Vanity Fair, a satirical novel of manners, was published (1847-48) in serial form without sufficient time for revisions by Thackeray. Occasionally, time sequences are not clear. Names are not always consistent; for example, Mrs. Bute Crawley is sometimes Martha, sometimes Barbara. Glorvina, sister of Peggy O'Dowd, is also called Glorvina O'Dowd, as if she were Major O'Dowd's sister. Promotion in military status may change titles, and advancement in society may change rank and title. In spite of the confusion, Vanity Fair fascinates the careful reader.

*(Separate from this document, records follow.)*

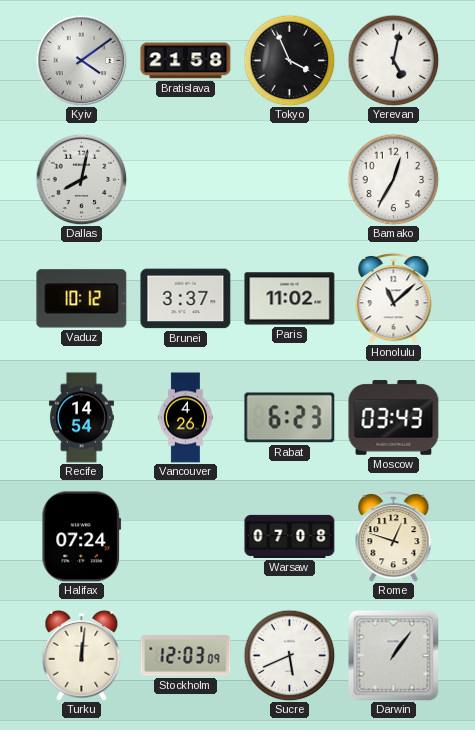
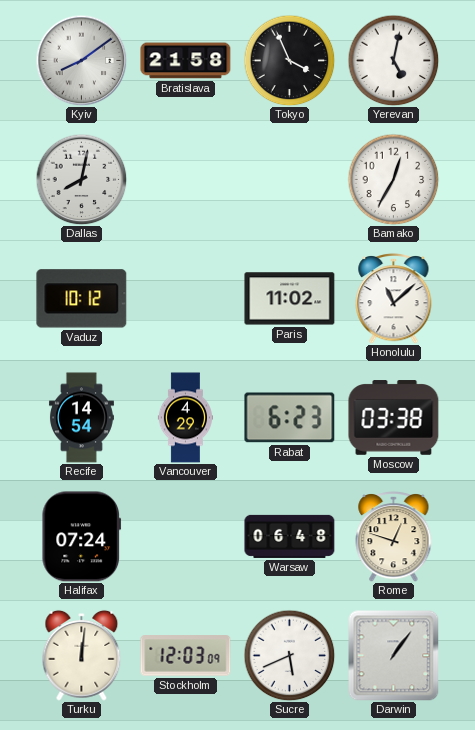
Kyiv: 4:09 -> 8:09
Brunei: 3:37 -> none
Vancouver: 4:26 -> 4:29
Moscow: 03:43 -> 03:38
Warsaw: 07:08 -> 06:48
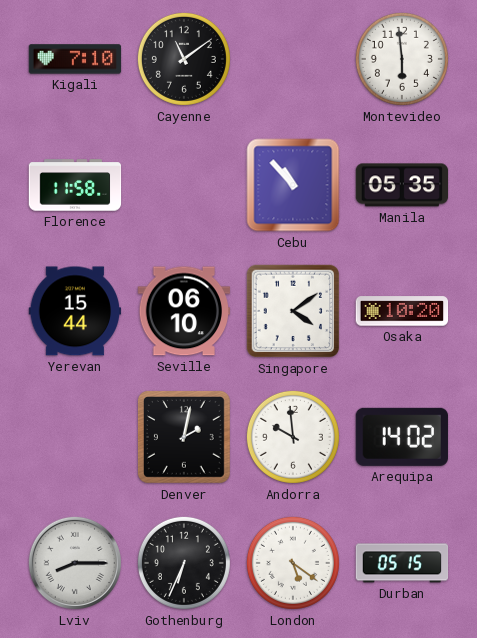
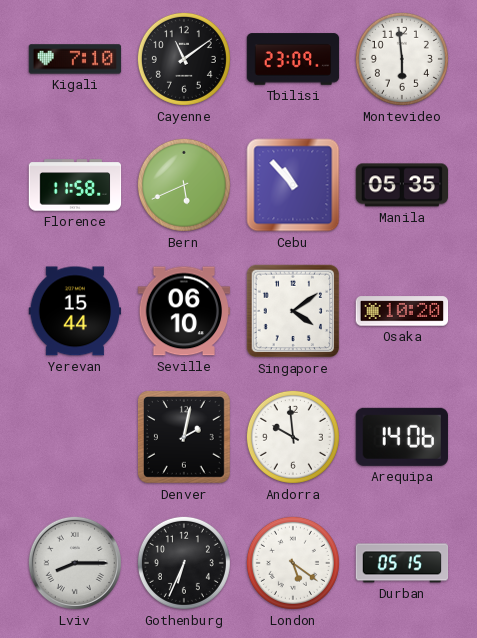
Tbilisi: none -> 23:09
Bern: none -> 5:41
Arequipa: 14:02 -> 14:06
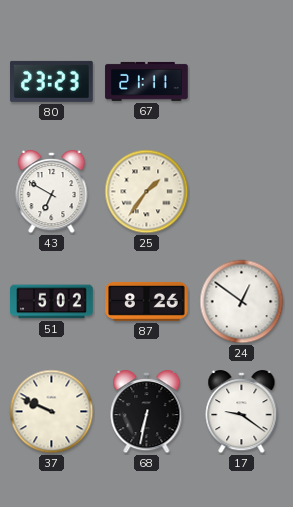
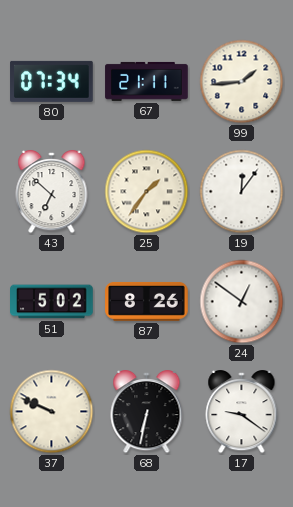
80: 23:23 -> 07:34
99: none -> 1:44
43: 6:50 -> 6:52
19: none -> 12:06
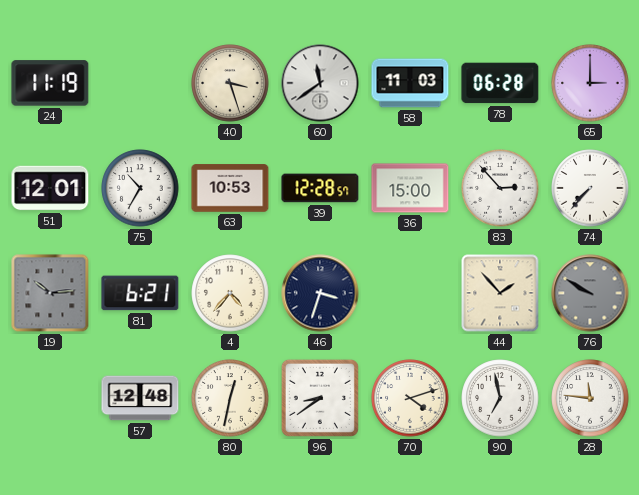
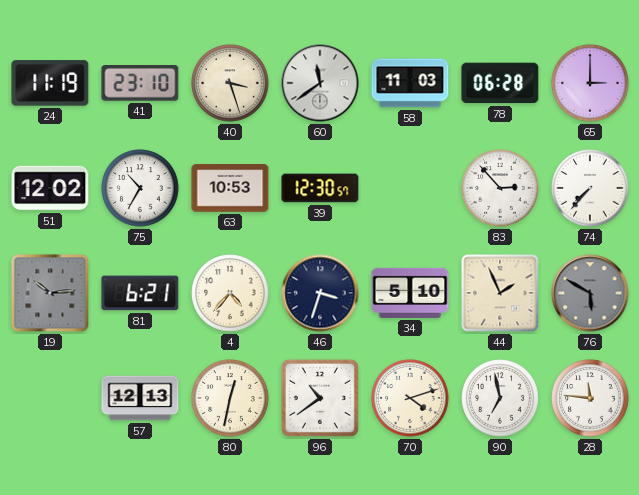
41: none -> 23:10
51: 12:01 -> 12:02
39: 12:28 -> 12:30
36: 15:00 -> none
34: none -> 5:10
44: 1:53 -> 1:56
76: 9:50 -> 5:50
57: 12:48 -> 12:13
96: 8:39 -> 10:39
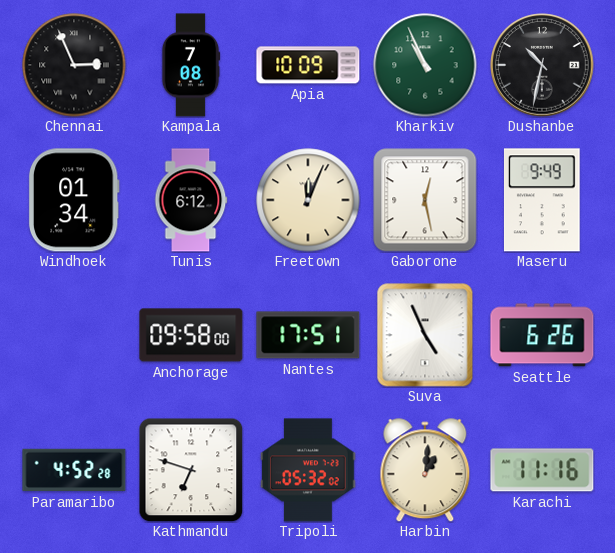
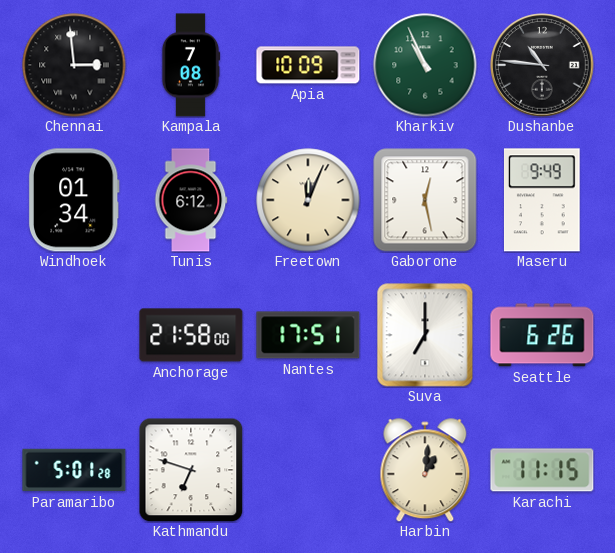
Chennai: 2:56 -> 2:59
Dushanbe: 10:32 -> 10:46
Anchorage: 09:58 -> 21:58
Suva: 4:56 -> 7:00
Paramaribo: 4:52 -> 5:01
Tripoli: 05:32 -> none
Karachi: 11:16 -> 11:15
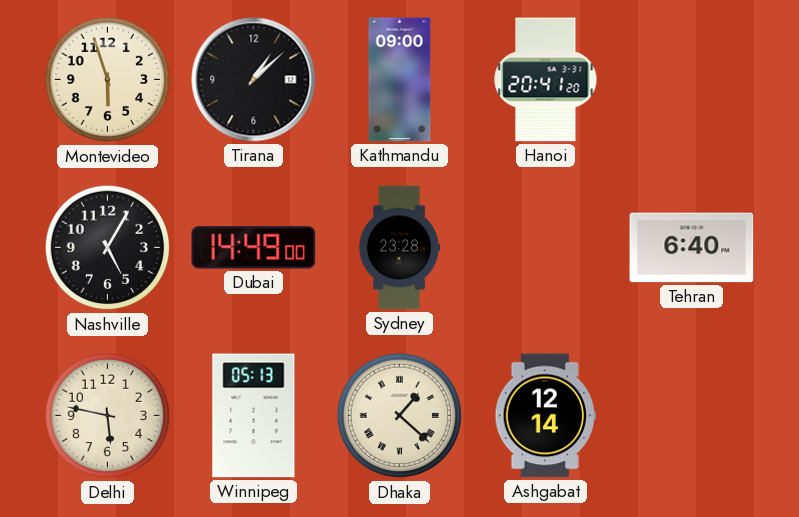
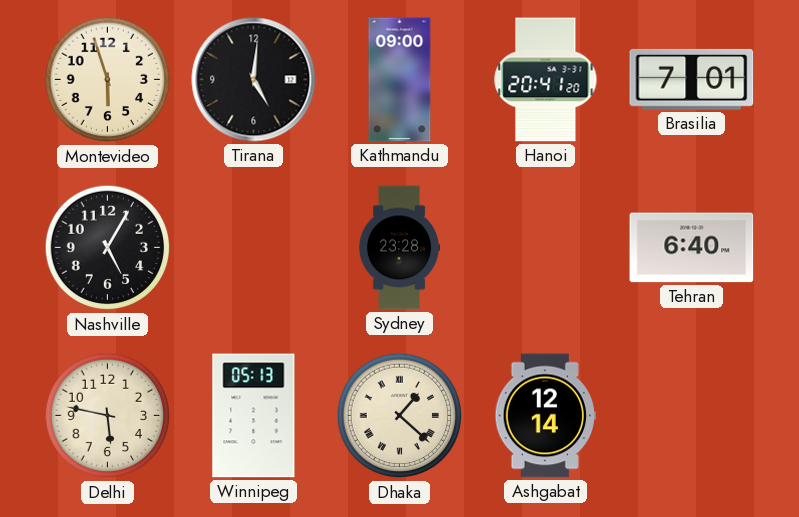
Tirana: 1:08 -> 5:01
Brasilia: none -> 7:01
Dubai: 14:49 -> none
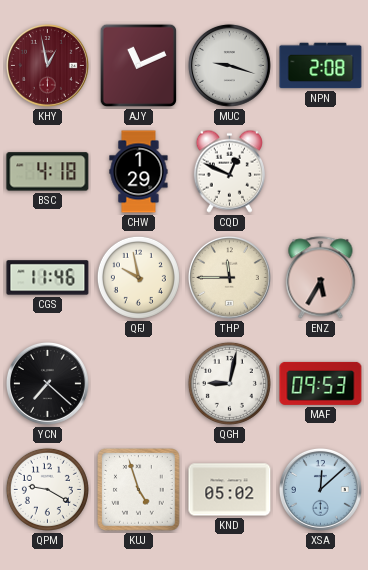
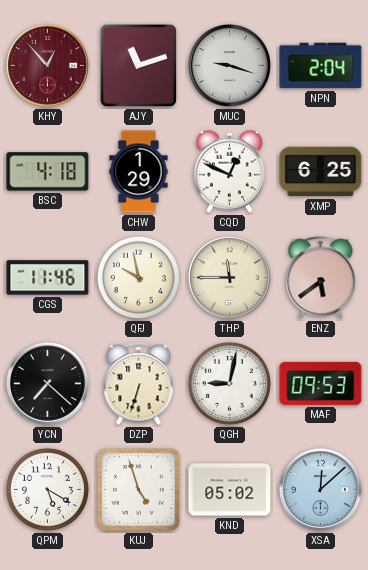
KHY: 12:58 -> 12:53
AJY: 11:11 -> 11:12
NPN: 2:08 -> 2:04
XMP: none -> 6:25
ENZ: 5:35 -> 5:39
DZP: none -> 6:33
QPM: 9:20 -> 5:20
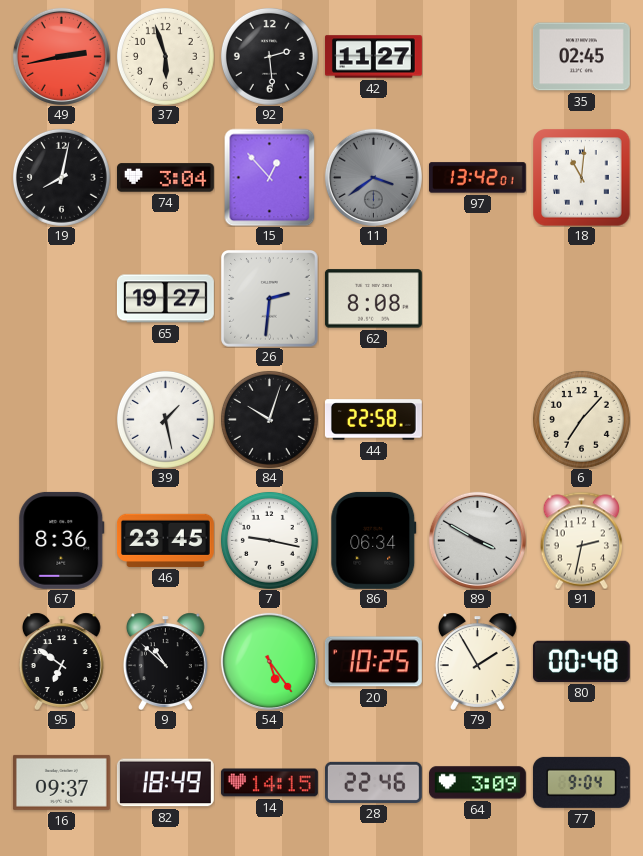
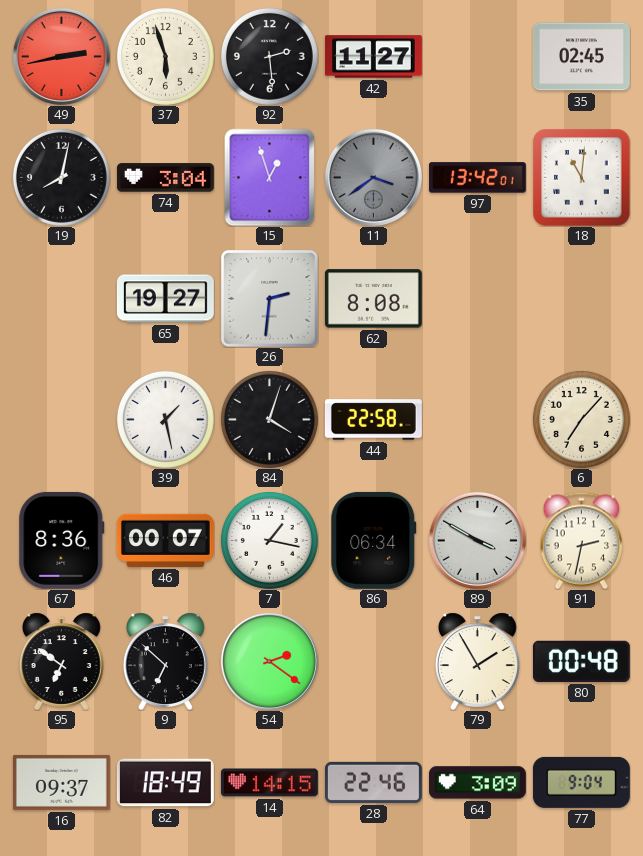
15: 12:53 -> 12:57
84: 10:03 -> 4:03
46: 23:45 -> 00:07
7: 9:17 -> 1:17
9: 10:52 -> 6:52
54: 5:24 -> 2:21
20: 10:25 -> none
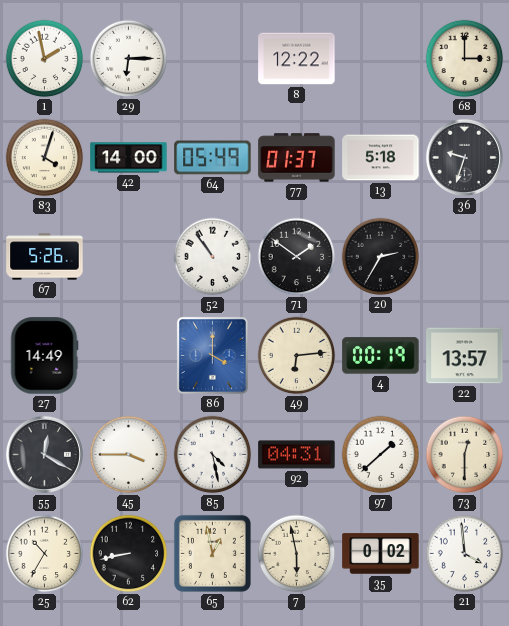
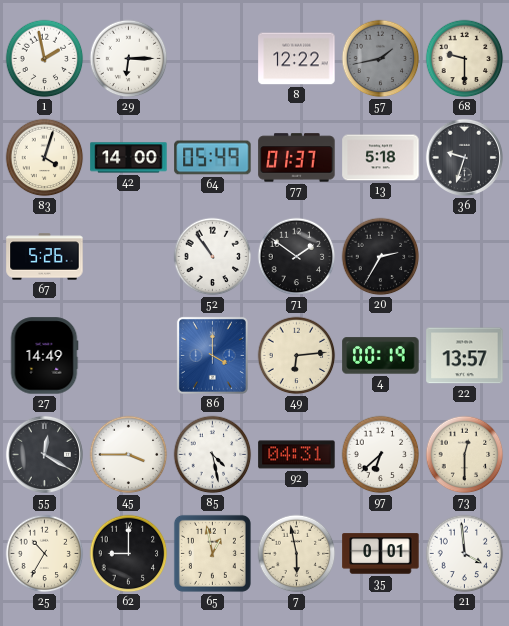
57: none -> 1:43
68: 3:00 -> 9:30
97: 1:38 -> 6:38
62: 8:43 -> 9:00
35: 0:02 -> 0:01
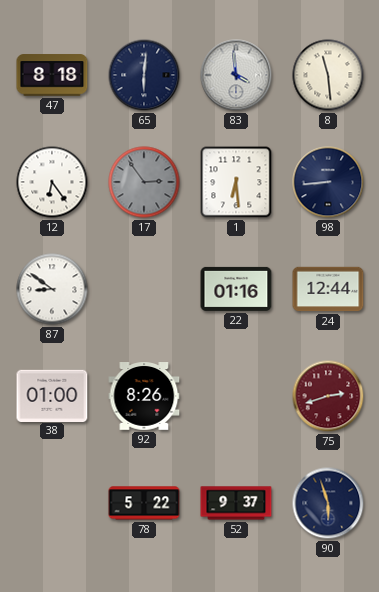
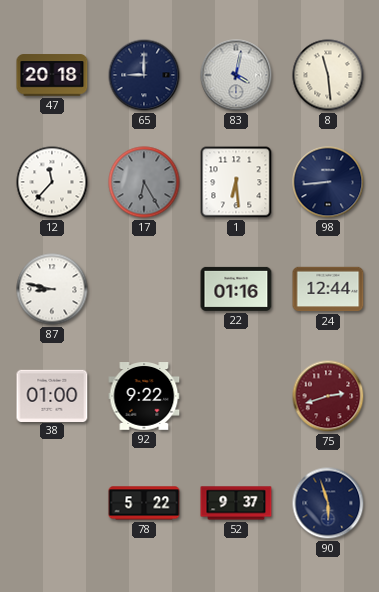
47: 8:18 -> 20:18
65: 6:01 -> 9:00
83: 3:59 -> 4:02
12: 6:24 -> 11:37
17: 2:54 -> 6:25
87: 8:51 -> 8:47
92: 8:26 -> 9:22
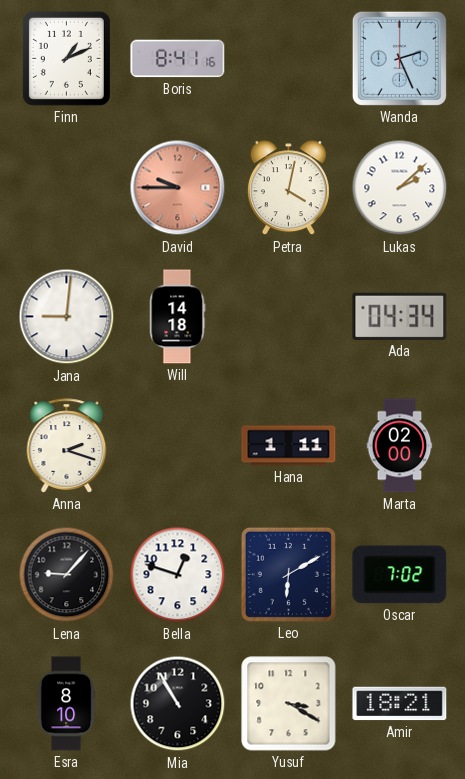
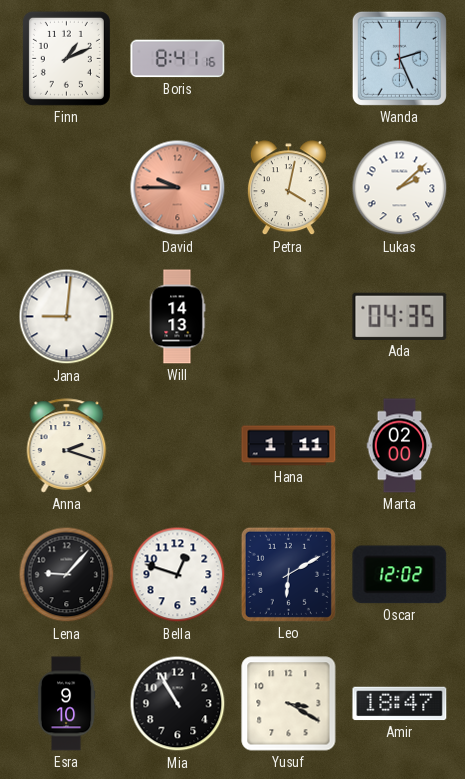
Will: 14:18 -> 14:13
Ada: 04:34 -> 04:35
Oscar: 7:02 -> 12:02
Esra: 8:10 -> 9:10
Amir: 18:21 -> 18:47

Over a hundred years ago when this book was written, readers had time to savor Thackeray's various digressions into morals, psychology, and human foibles. The modern reader may be bewildered by the rambling, and by the vast number of characters, some of whom appear only as names. However, he will have no trouble following the six main characters through changes of fortune and, in some cases, of outlook. Any curiosity aroused concerning a character will be satisfied by the time one has finished the story.
For the purposes of this study, the book has been divided into the original installments as published. This set of notes does not attempt to take the place of reading the book. It would be impossible to catch the sly irony, the tongue-in-cheek humor of Thackeray's remarks on the human race without reading Vanity Fair at sufficient leisure to realize its subtle meanings.
Of necessity, because of the length of the book, this condensation must leave out many incidents and commentaries by the author. For this reason, also, the student is urged to read Vanity Fair for himself.